Una di queste storie è quella di Sadie, nome di fantasia dietro cui si cela una ragazza della comunità della Pennsylvania: “Fin da bambina, Sadie è stata attentamente protetta dalle influenze esterne, non le è mai stato permesso di guardare la tv, ascoltare musica pop o ottenere il suo foglio rosa. Frequentava invece una scuola amish composta da un’unica classe e si recava in chiesa su un calesse trainato da un cavallo; una vita progettata per essere umile, disciplinata e timorata di Dio”, racconta sempre Cosmopolitan.

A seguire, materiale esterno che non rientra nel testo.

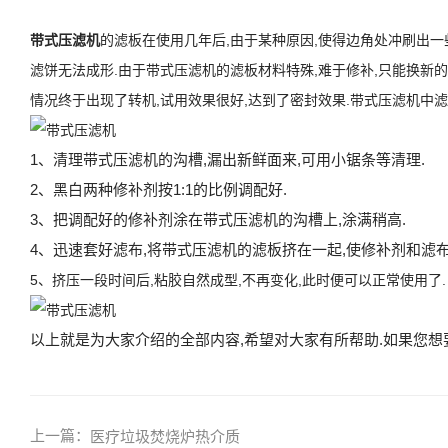
带式压滤机
的滤板在使用几年后,由于某种原因,使得边角处冲刷出一
滤饼无法成形.由于带式压滤机的滤板材料特殊,难于修补,只能换新
情况终于出现了转机,试用效果很好,达到了密封效果.带式压滤机中
1、清理带式压滤机的沟槽,漏出新鲜面来,可用小锯条等清理.
2、黑白两种修补剂按1:1的比例调配好.
3、把调配好的修补剂涂在带式压滤机的沟槽上,涂满稍高.
4、迅速套好滤布,将带式压滤机的滤板挤在一起,使修补剂和滤布
5、挤压一段时间后,粘胶自然成型,不再变化,此时便可以正常使用了.
以上就是为大家介绍的全部内容,希望对大家有所帮助.如果您想
上一篇：
医疗垃圾焚烧炉热介质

Sul finire degli anni ’90, all’età di nove anni, Sadie era già stata violentata da uno dei suoi fratelli più anziani. A 12 anni aveva subito abusi sessuali anche da parte del padre Abner (nome di fantasia), chiropratico che la penetrava con le dita affermando di star “controllando il suo utero” per assicurarsi che la figlia fosse fertile. A 14 anni, sempre stando ai racconti di Sadie, era stata violentata da altri tre fratelli, anche più volte a settimana. E la stessa cosa, come scoprì più tardi, accadeva nello stesso periodo anche alle sorelle.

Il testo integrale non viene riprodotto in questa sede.